トラックマン導入 その1

 今回はトラックマン導入の経緯について、書こうと思います。前回申し上げました様に、私は2022年7月から練習場の経営に関わる様になったのですが、それ以前に働いていた会社のゴルフコンペに行った時の話です。 スタート前の練習場でコンペ参加者のKさんが「うちの近所のゴルフ場で練習すると、ショットの内容が全部記録されて、何時でも携帯のアプリで練習内容が見れるんですよね。」と携帯の画面を見せてくれました。K氏によると、各打席にモニターが設置されていて、ショットのグラフィック軌道と飛距離などの数値データがモニターに表示され、更に表示されたデータは全てクラウド上に保存されていて、アプリを通していつでも見られるという仕組みだそうです。「へー、最近の練習場にはそんなのが付いてるんですか?なんて言う名前の練習場ですか?」と、既にその時にはゴルフ練習場をやる事が決まっていた私は、いずれ視察に行ってみようと思いKさんから横浜のゴルフ練習場の名前を教えてもらいました。横浜市旭区のスパークスゴルフクラブさんでした。

 大島ゴルフセンターに入社してから、練習場の弾道計測システムについて調べてみると、スパークスゴルフクラブさんが導入しているのはトップトレーサーレンジというシステムである事、またそれとは別にトラックマンレンジというシステムがある事が分かりました。両システム共に、大体できる事は同じで、どちらにも練習モード、ゲームモード、コースモード(シミュレーションゴルフ)が有ります。

 両システムで大きく違うのは測定方法です。トップトレーサーレンジは打席の屋根の上に設置したカメラによる光学方式の測定です。一方、トラックマンレンジは屋根の上とフィールドに設置するレーダーにより測定します。トラックマンの技術は、もともとはアメリカ軍のパトリオット(ミサイル迎撃システム)の開発でミサイル弾道を解析する為に生まれた技術だそうです。軍事技術なんて言われると、なんだかトラックマンの方が正確に計測できる様な気がしますが、もともとショットが正確に打てていない私レベルのゴルファーでは、どちらが正確に計測できているかは全く分かりません。

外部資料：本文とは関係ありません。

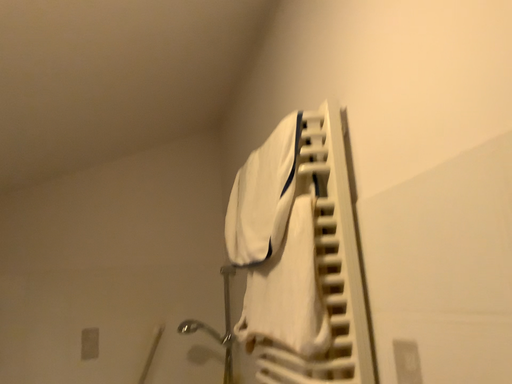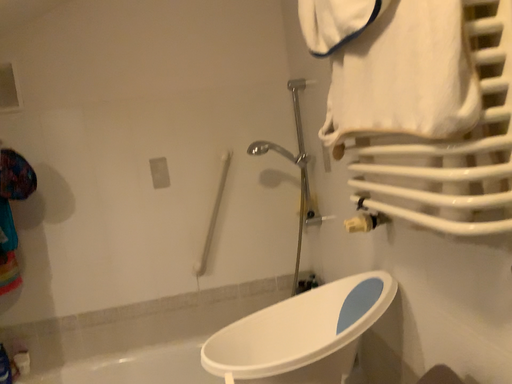 Question: How did the camera likely rotate when shooting the video?

Choices:
 (A) rotated downward
 (B) rotated upward

Answer: (A) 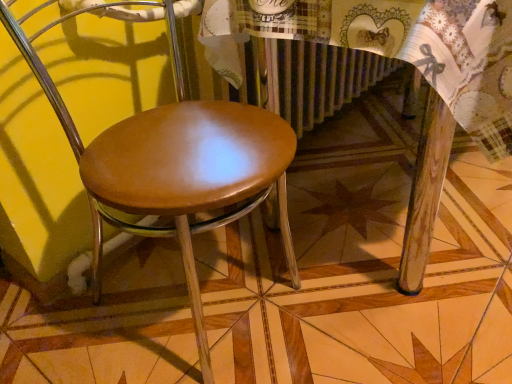 You are a GUI agent. You are given a task and a screenshot of the screen. Output one action in this format:
    pyautogui.click(x=<x>, y=<y>)
    Task: Click on the free space to the right of shiny brown wood chair at center
    
    Given the screenshot: What is the action you would take?
    pyautogui.click(x=357, y=279) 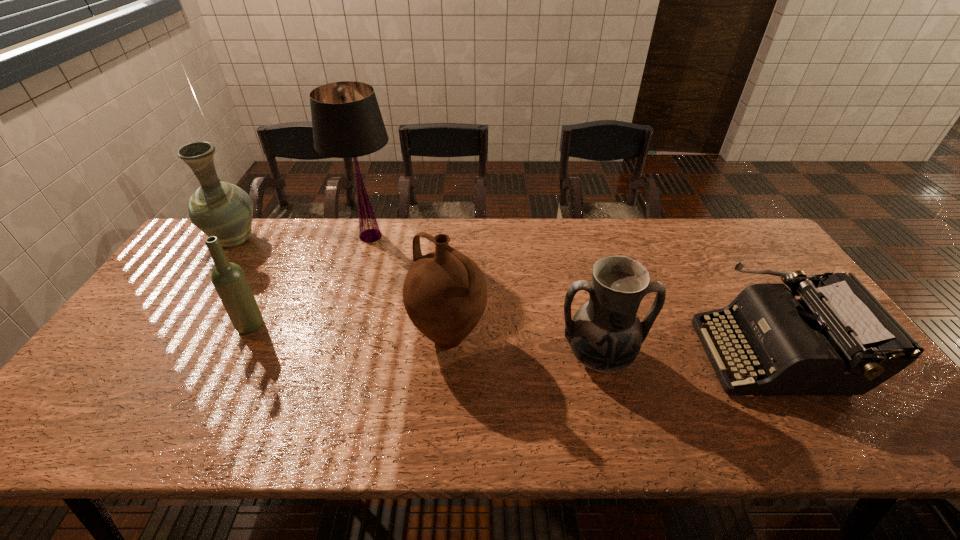 You are a GUI agent. You are given a task and a screenshot of the screen. Output one action in this format:
    pyautogui.click(x=<x>, y=<y>)
    Task: Click on the pitcher identified as the second closest to the third object from right to left
    The image size is (960, 540).
    Given the screenshot: What is the action you would take?
    pyautogui.click(x=217, y=208)

Point out which pitcher is positioned as the nearest to the leftmost pitcher. Please provide its 2D coordinates. Your answer should be formatted as a tuple, i.e. [(x, y)], where the tuple contains the x and y coordinates of a point satisfying the conditions above.

[(445, 293)]

You are a GUI agent. You are given a task and a screenshot of the screen. Output one action in this format:
    pyautogui.click(x=<x>, y=<y>)
    Task: Click on the vacant region that satisfies the following two spatial constraints: 1. on the front-facing side of the lampshade; 2. on the left side of the second pitcher from right to left
    The image size is (960, 540).
    Given the screenshot: What is the action you would take?
    pyautogui.click(x=340, y=337)

The width and height of the screenshot is (960, 540). Find the location of `free space that satisfies the following two spatial constraints: 1. on the front-facing side of the lampshade; 2. on the left side of the second pitcher from left to right`. free space that satisfies the following two spatial constraints: 1. on the front-facing side of the lampshade; 2. on the left side of the second pitcher from left to right is located at coordinates (340, 337). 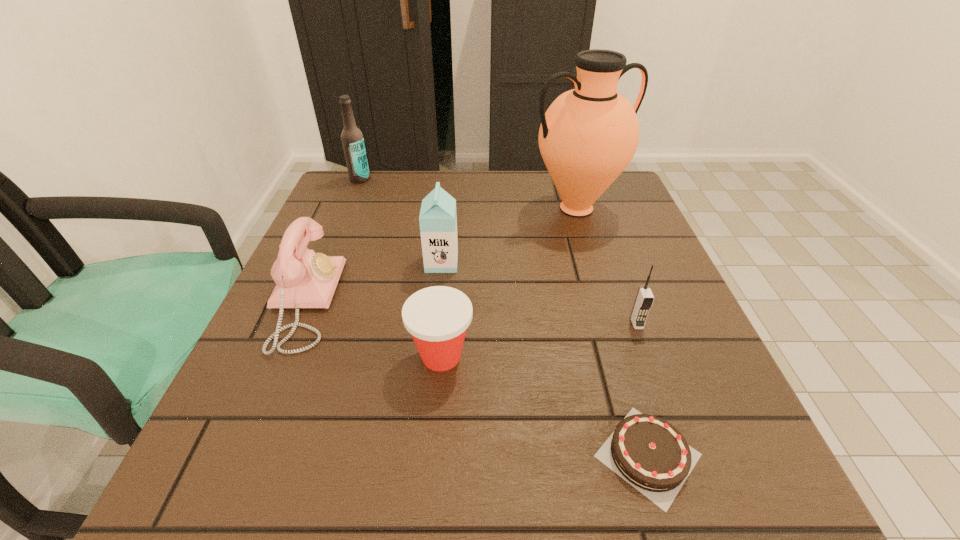 Where is `pitcher`? pitcher is located at coordinates pos(588,136).

Locate an element on the screen. The width and height of the screenshot is (960, 540). the tallest object is located at coordinates (588, 136).

You are a GUI agent. You are given a task and a screenshot of the screen. Output one action in this format:
    pyautogui.click(x=<x>, y=<y>)
    Task: Click on the second tallest object
    
    Given the screenshot: What is the action you would take?
    pyautogui.click(x=352, y=139)

The width and height of the screenshot is (960, 540). What are the coordinates of `beer bottle` in the screenshot? It's located at click(352, 139).

I want to click on the third tallest object, so click(438, 219).

You are a GUI agent. You are given a task and a screenshot of the screen. Output one action in this format:
    pyautogui.click(x=<x>, y=<y>)
    Task: Click on the telephone
    The image size is (960, 540).
    Given the screenshot: What is the action you would take?
    coord(304,279)

Where is `cellular telephone`? The width and height of the screenshot is (960, 540). cellular telephone is located at coordinates (644, 299).

At what (x,y) coordinates should I click in order to perform the action: click on Dixie cup. Please return your answer as a coordinate pair (x, y). Looking at the image, I should click on (437, 317).

The width and height of the screenshot is (960, 540). What are the coordinates of `the nearest object` in the screenshot? It's located at (648, 452).

Image resolution: width=960 pixels, height=540 pixels. In order to click on the shortest object in this screenshot , I will do `click(648, 452)`. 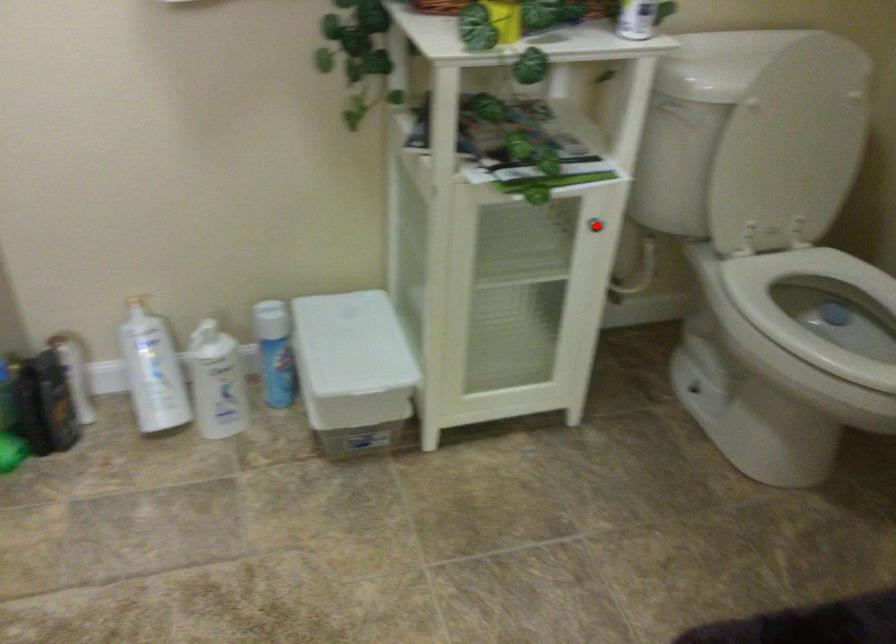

トラックマンレンジはボールのスピンも一応測定しているという事なので、多少は精度が高いのかもしれませんが、測定結果はそんなに変わらないのではないかと思います。ただし、トップトレーサの場合は光学式なので、雪や大雨が降っている時は上手く計測できないようです。

 入社まもないある休日、早速スパークスゴルフさんに行ってみる事にしました。また、どうせならついでにトラックマンレンジにも行ってみようと思い、横浜近辺のトラックマンレンジを検索したところハンズゴルフさんがヒットしたので、帰りにハンズゴルフさんにも寄ってみました。

 スパークスゴルフさんとハンズゴルフさん、どちらも距離が大島ゴルフセンターの倍以上、200ヤードを超える大型の練習場です。私の場合はアイアンで打つと、絶対に向こう側のネットには届きません。その様な広い練習場で、ネットに届かないクラブを使っても弾道計測システムは大きなメリットがあると実感しました。と言うのは、そもそも練習場での目視による正確な飛距離の把握は次の三つの要因で不可能だからです。

 一つ目の要因は、目視自体の限界です。私の様にジジイになってくると、球の落ち際が良く見えない。また、例え良く見えたとしても、目印の近くに落ちない限り、落ちた所までの距離が良く判らいない。ましてランがどれだけ出ているのか全くわからない。特にランに関しては、最近多くの練習場で採用されている人工芝の場合、ボールがポーンと跳ね上がるので例え目視できても、コースの芝の上でどれだけランが出たかは全くわかりません。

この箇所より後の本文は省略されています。